Lowry Mays, in 1972, founded the San Antonio Broadcasting Company, which became Clear Channel Communications, which became iHeartMedia. The company purchased its first radio station, KEEZ-FM in San Antonio in 1972. He and his business partner Red McCombs bought a second San Antonio Station, WOAI, in 1975. This station was considered a “clear channel” station because no other station operated on its frequency and its 50,000-watt signal could be heard hundreds or even thousands of miles away on a clear night.
Over the next several years, the company bought ten more struggling radio stations and turned them profitable, usually by switching their formats to religious or talk programming. Their first non-San Antonio acquisition was 1250 KPAC and 98.5 KPAC-FM in Port Arthur, bought from the then Port Arthur College, now Lamar-Port Arthur. KPAC-FM was upgraded by Clear Channel in the early 1980s to be their first “Houston” station when the company built a 2,000-ft tower near Devers, Texas, hoping to cover Houston. The effort failed to meet expectations and the station was sold after Clear Channel bought radio stations with in-town Houston signals. The company went public in 1984. In 1988, the company bought its first television station.

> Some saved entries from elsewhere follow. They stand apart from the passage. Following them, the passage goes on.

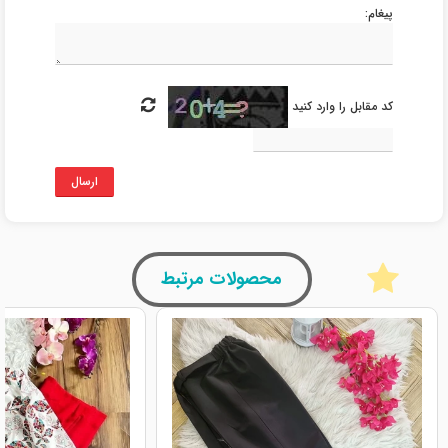
پیغام:
کد مقابل را وارد کنید
ارسال
محصولات مرتبط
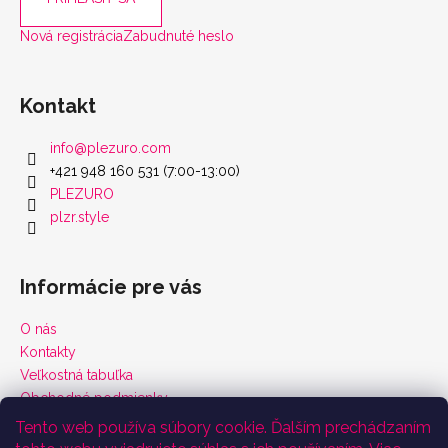
Nová registrácia
Zabudnuté heslo
Kontakt
info
@
plezuro.com
+421 948 160 531 (7:00-13:00)
PLEZURO
plzr.style
Informácie pre vás
O nás
Kontakty
Veľkostná tabuľka
Obchodné podmienky
Vrátenie tovaru a reklamácie
Tento web používa súbory cookie. Ďalším prechádzaním
Podmienky ochrany osobných údajov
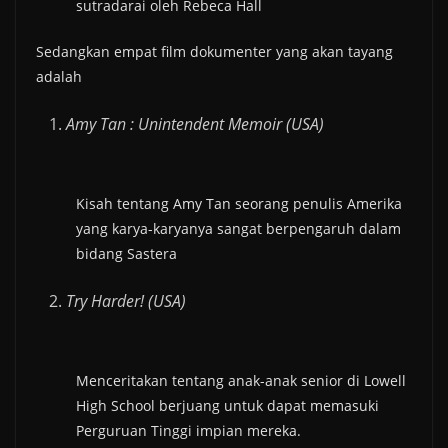
sutradarai oleh Rebeca Hall
Sedangkan empat film dokumenter yang akan tayang
adalah
Amy Tan : Unintendent Memoir (USA)
Kisah tentang Amy Tan seorang penulis Amerika
yang karya-karyanya sangat berpengaruh dalam
bidang Sastera
Try Harder! (USA)
Menceritakan tentang anak-anak senior di Lowell
High School berjuang untuk dapat memasuki
Perguruan Tinggi impian mereka.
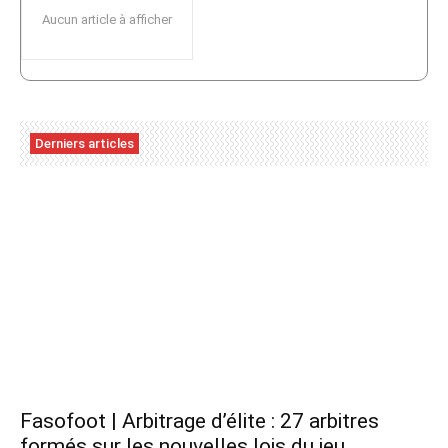
Aucun article à afficher
Derniers articles
Fasofoot | Arbitrage d’élite : 27 arbitres
formés sur les nouvelles lois du jeu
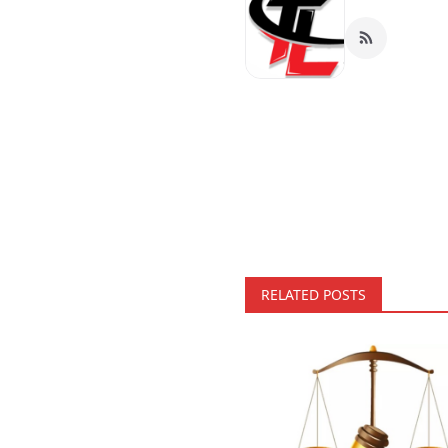
RELATED POSTS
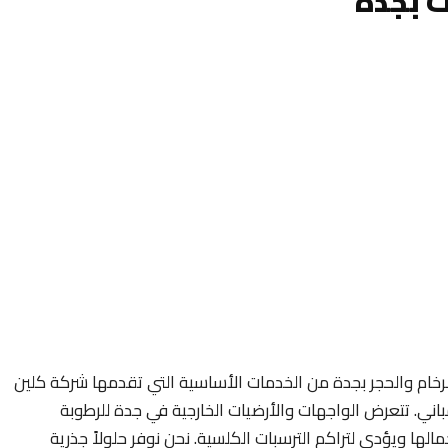
ت بجدة
رخام والحجر بجدة من الخدمات الأساسية التي تقدمها شركة كلين
ي. تتعرض الواجهات والأرضيات الخارجية في جدة للرطوبة
لها ويؤدي لتراكم الترسبات الكلسية. نحن نوفر حلولاً جذرية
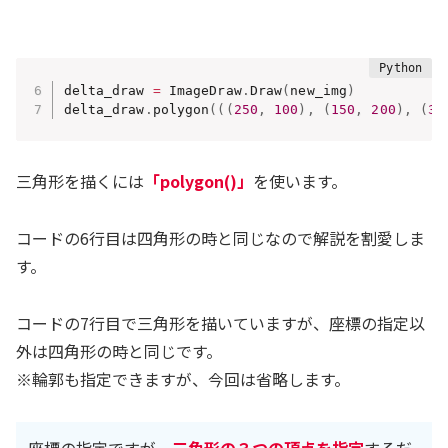
delta_draw 
=
 ImageDraw
.
Draw
(
new_img
)
delta_draw
.
polygon
(
(
(
250
,
100
)
,
(
150
,
200
)
,
(
30
三角形を描くには
「polygon()」
を使います。
コードの6行目は四角形の時と同じなので解説を割愛しま
す。
コードの7行目で三角形を描いていますが、座標の指定以
外は四角形の時と同じです。
※輪郭も指定できますが、今回は省略します。
座標の指定ですが、
三角形の３つの頂点を指定
するだ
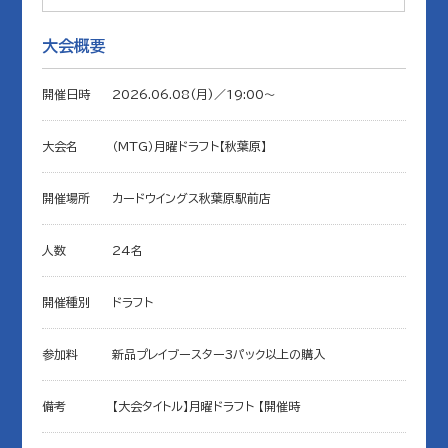
大会概要
開催日時
2026.06.08(月)／19:00〜
大会名
（MTG）月曜ドラフト【秋葉原】
開催場所
カードウイングス秋葉原駅前店
人数
24名
開催種別
ドラフト
参加料
新品プレイブースター3パック以上の購入
備考
【大会タイトル】月曜ドラフト 【開催時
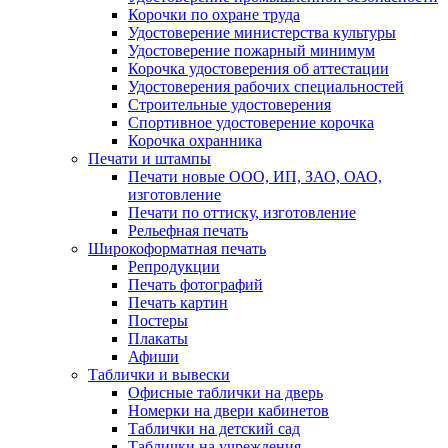
Корочки по охране труда
Удостоверение министерства культуры
Удостоверение пожарный минимум
Корочка удостоверения об аттестации
Удостоверения рабочих специальностей
Строительные удостоверения
Спортивное удостоверение корочка
Корочка охранника
Печати и штампы
Печати новые ООО, ИП, ЗАО, ОАО,
изготовление
Печати по оттиску, изготовление
Рельефная печать
Широкоформатная печать
Репродукции
Печать фотографий
Печать картин
Постеры
Плакаты
Афиши
Таблички и вывески
Офисные таблички на дверь
Номерки на двери кабинетов
Таблички на детский сад
Таблички на учреждения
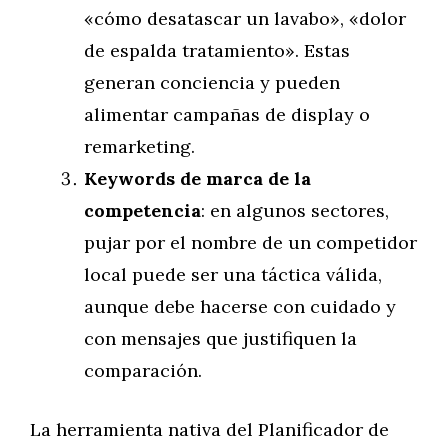
«cómo desatascar un lavabo», «dolor
de espalda tratamiento». Estas
generan conciencia y pueden
alimentar campañas de display o
remarketing.
Keywords de marca de la
competencia
: en algunos sectores,
pujar por el nombre de un competidor
local puede ser una táctica válida,
aunque debe hacerse con cuidado y
con mensajes que justifiquen la
comparación.
La herramienta nativa del Planificador de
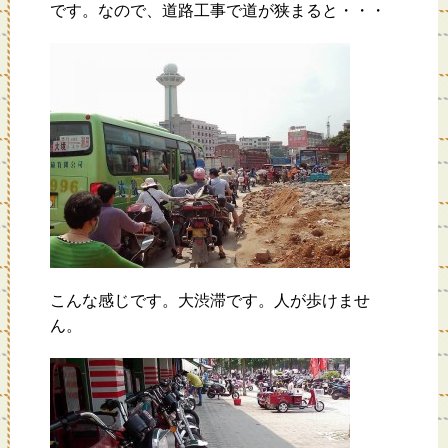
です。なので、道路工事で道が狭まると・・・
こんな感じです。大渋滞です。人が歩けませ
ん。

By the mid-90s, Clear Channel Communications owned 43 radio and 16 television stations. After the Telecommunications Act of 1996 significantly deregulated the broadcast industry, Mays and his company purchased 49 radio stations and an interest in New Zealand’s largest radio group. A merger with Jacor Communications, based in Covington, Kentucky (who had bought the former broadcast side of Nationwide Insurance a year earlier), brought the operation of 450 stations to the Clear Channel portfolio. Within eight years, and with an influx of capital investment from the private-equity Griffith Family, Clear Channel had accumulated ownership of over 1,200 radio stations and 41 television stations in the United States, one of the nation’s leading live entertainment companies, and over 750,000 outdoor advertising displays.
In 2003, Mays testified before the US Senate that the deregulation of the telecommunications industry had not hurt the public. However, in an interview that same year with Fortune Magazine, he remarked, “We’re not in the business of providing news and information. We’re not in the business of providing well-researched music. We’re simply in the business of selling our customers products.”
Mays was inducted into the Radio Hall of Fame in 2004. After suffering a stroke in 2005, Mays relinquished his position as a CEO of the company to his son, Mark Mays.